En route, nous immortalisons encore quelques scènes de rue.






Le chef d'un village Ndébélé et son fils



Arrivés à l'aéroport, après les contrôles de sécurité d'usage auxquels nous devons nous soumettre, l'attente débute... et il ne sert à rien de nous lamenter, ça ne fait que commencer.
Le vol de Victoria Falls à Johannesburg dure à peu près deux heures et... rebelote...enlever les chaussures... lever les bras... écarter les jambes... ouvrir les sacs... tout en gardant notre sang froid... Enfin libérées de toutes ces contraintes, nous pouvons faire les magasins de la zone hors taxe... et il y en a... tous plus beaux les uns que les autres. L'occasion de dépenser les "rands sud-africains" qui nous restent et... bien plus. Vive les cartes de crédit!
Nous embarquons à 18h45 dans un A380, le plus grand avion civil du monde: 516 passagers à bord. On se demande comment un tel mastodonte peut se soulever du sol. Quelle puissance!
Nuit acceptable vu les conditions car, même si cet avion est prestigieux, en classe Economy, on est toujours aussi serrés! Nous atterrissons à Roissy à 05h30 et prenons congé de nos compagnons de voyage. Nous entamons alors une véritable expédition dans cet aéroport gigantesque pour rejoindre la gare du RER (escaliers roulants... train... ). Quatre heures plus tard, nous prenons enfin le TGV qui nous ramène à Neuchâtel où Danielle nous attend pour nous remonter à Prêles. Voilà, notre trajet de 29 heures est terminé. Ouf!



Notre voyage se termine et nos articles aussi. Nous avons beaucoup apprécié le circuit tel qu'il a été conçu. Maintenant, nous avons une idée, certes incomplète, de la diversité de ce vaste pays.

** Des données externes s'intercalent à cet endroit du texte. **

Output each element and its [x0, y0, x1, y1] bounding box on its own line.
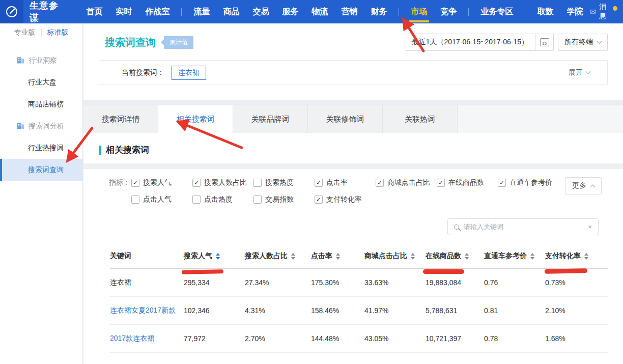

En 15 jours, on ne peut que survoler... La priorité a été donnée aux safaris dans le parc Kruger et dans des réserves privées où nous avons été comblées par la découverte des animaux dans leur habitat naturel. Nous avons été séduites par tout ce que nous avons pu voir durant notre séjour: paysages extraordinaires, villes en pleine expansion, modernes et dynamiques, plutôt européenne comme Le Cap ou africaine telle Johannesburg. Mais, nous avons aussi pu observer une grande disparité entre les nantis et une population défavorisée qui n'a pas encore bénéficié de ce que l'on appelle la "nouvelle Afrique du Sud": les villas entourées de murs et de barbelés électrifiés côtoient des baraquements du tiers-monde. Il faudra encore du temps pour diminuer les différences sociales. Le point positif, des millions de Sud-Africains ont accès à des services dont ils étaient autrefois privés comme l'éducation, les soins médicaux, le droit de vote...
Espérons que, dans un avenir pas trop lointain, ces disparités s'atténueront.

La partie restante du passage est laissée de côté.